27 July 2022

Reserve Bank of Australia

Over the past year the property market within Australia has experienced incredible demand. This buying frenzy has seemingly stalled for the moment, in a direct response to the increase in interest rates. With all households feeling budgetary pressure, how is the Reserve Bank of Australia (RBA) charting a path back to a reasonable inflation rate?

Our current predicament

After hinting at a potential hike in April, the RBA increased interest rates in May for the first time in more than 11 years. From this point in time, interest rates have continued to grow with the current cash rate sitting at 1.35%, as of the 6th of July.

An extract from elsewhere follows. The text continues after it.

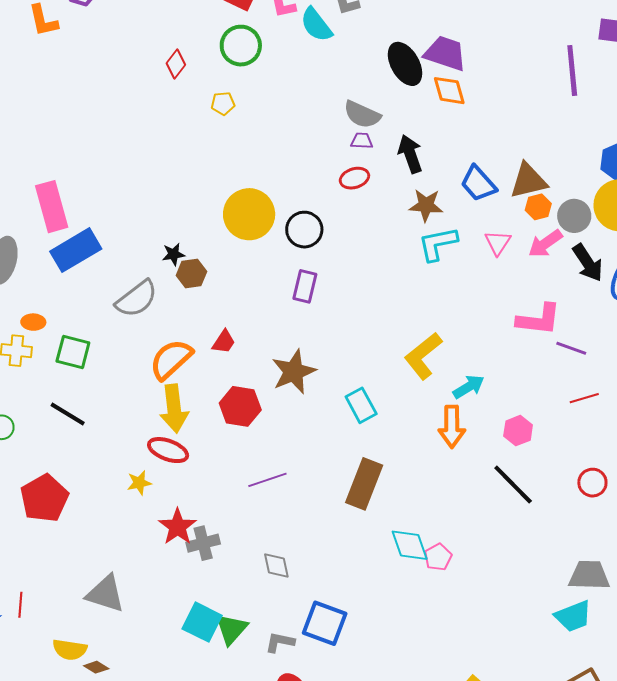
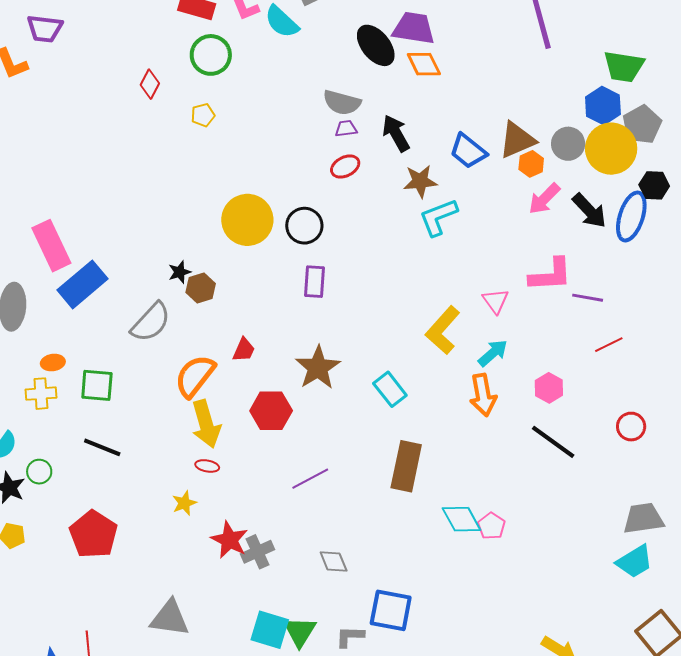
gray circle: (574, 216) -> (568, 144), moved
pink triangle: (498, 243) -> (496, 301), moved
red ellipse: (168, 450) -> (207, 466), size x0.6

When this increase was announced, the RBA Governor of Monetary Policy Decision, Philip Lowe, released the following statement , “Global inflation is high. It is being boosted by COVID-related disruptions to supply chains, the war in Ukraine and strong demand which is putting pressure on productive capacity. Monetary policy globally is responding to this higher inflation, although it will be some time yet before inflation returns to target in most countries.”

Economists are anticipating that the cash rate will continue to increase, forecasting a high of 3.35% in either late 2022 or early 2023.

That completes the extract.